Many non-native English learners find it confusing when it comes to the uses of “would”. The word “would” has miscellaneous uses, so confusion is not unlikely. This post aims to clear the confusion. Most of the times, the source of the confusion is the perception that “would” is always used as the past form of the auxiliary verb “will”. Yes, “would” is the past form of “will”, but it has various other uses too, which have nothing to do with the fact that would is the past form of “will”. So, I want to put emphasis on this point and want you to remember it, as it will help to clear the confusions.
To understand the uses of “would”, first of all, we have to have a clear conception of different situations. Situations are the key here, as it’s going to determine whether to use “will” or “would”. The word “will” is mainly used to express plans and things that we are certain about. Now, let’s get familiar with the situations when “would” should be used instead of “will”, one by one. The most common situations when we use “would” are:
In practical life, we talk about situations which are imagined, and in English, the word “would” is used to describe that. But confusions come with that, as “imaginary situation” gives a vibe of the future tense. To be able to recognize which is an imaginary situation and which one indicates the future situation is important. Here is an example:
She would look better with longer hair. In this example, we have imagined her with longer hair, but in reality, she has shorter hair. So, this is an imaginary situation, and we shouldn’t use “will” in this case, as the auxiliary verb “will” is used as a part of the verb to describe future situations. To give another example, she would be glad if you send this box of chocolate to her. In this one, you are not going to send her a box of chocolate, you just have imagined that, so “would” should be used.

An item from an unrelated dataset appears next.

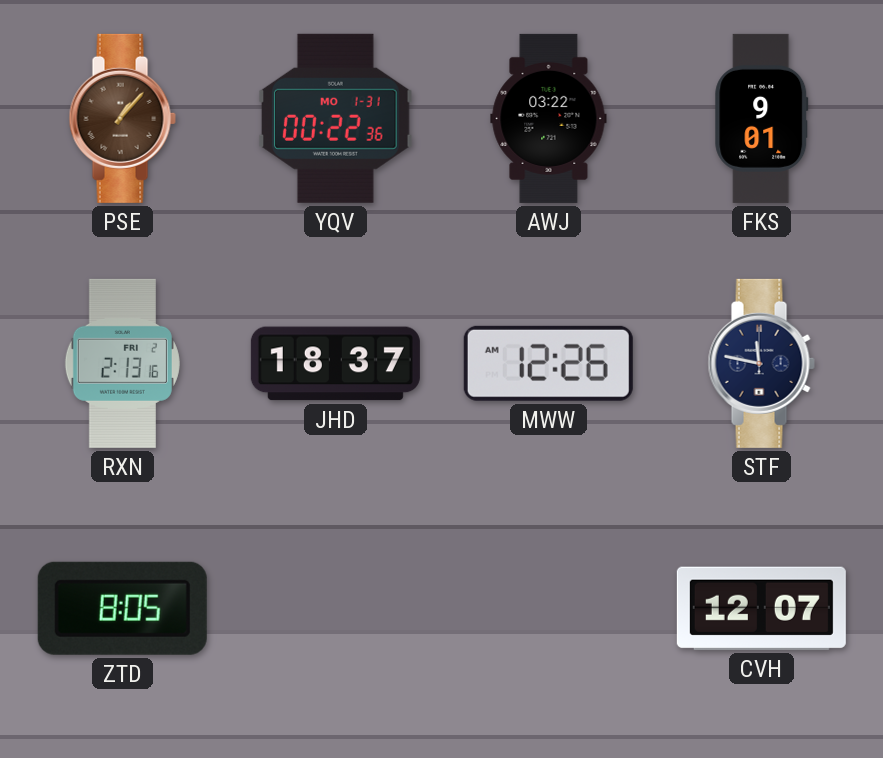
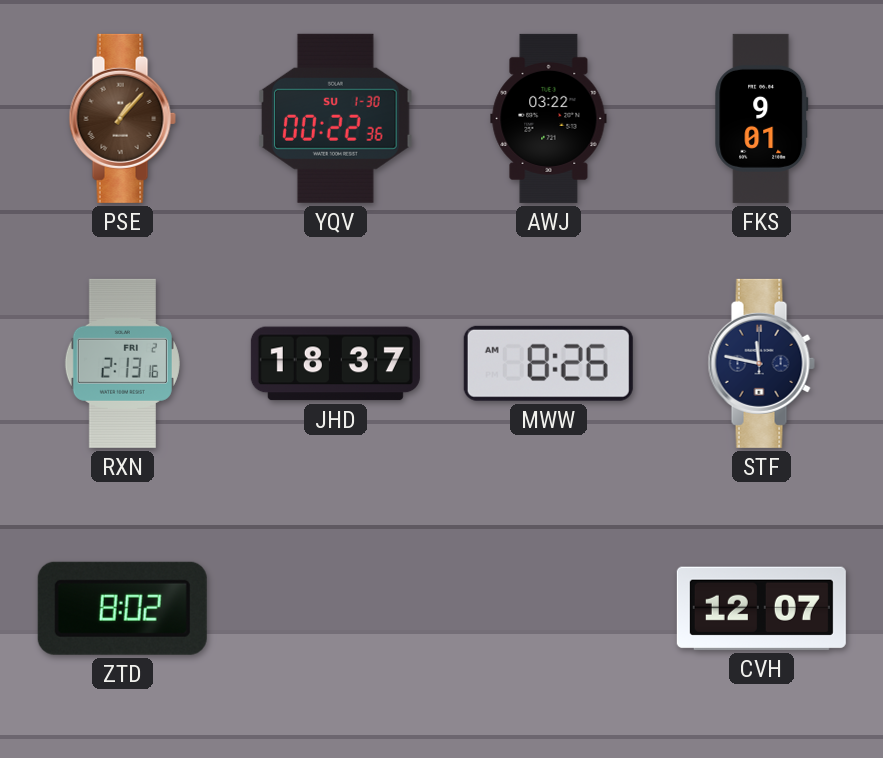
YQV date: MO 1-31 -> SU 1-30
MWW: 12:26 -> 8:26
ZTD: 8:05 -> 8:02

2. To form conditional sentences
Generally, in English, there are three types of conditional sentences. In first conditional, we use “will”, but in the second and third conditional sentences we use “would”. Below are two examples of conditional sentences:
3rd conditional: I would never have met with her if I hadn’t gone to that party.
When we are in a formal situation, using “would” to form request and proposal is expected. Although, you could use “will” to form request and proposal in an informal setting. To illustrate, will you come in? This is for the informal situation. In a formal situation we should say: would you please come in? Here is a proposal: Would you like to have a cup of coffee?
4. In reported speech
In this situation use of “would” is related to the past form of “will”. Suppose, your friend told you, “I will be here at 8 o’clock.” Now, if you want to tell that to me you should say this: she told that she would be here at 8 o’clock. This is an example of reported speech and use “would” in the places of “will”.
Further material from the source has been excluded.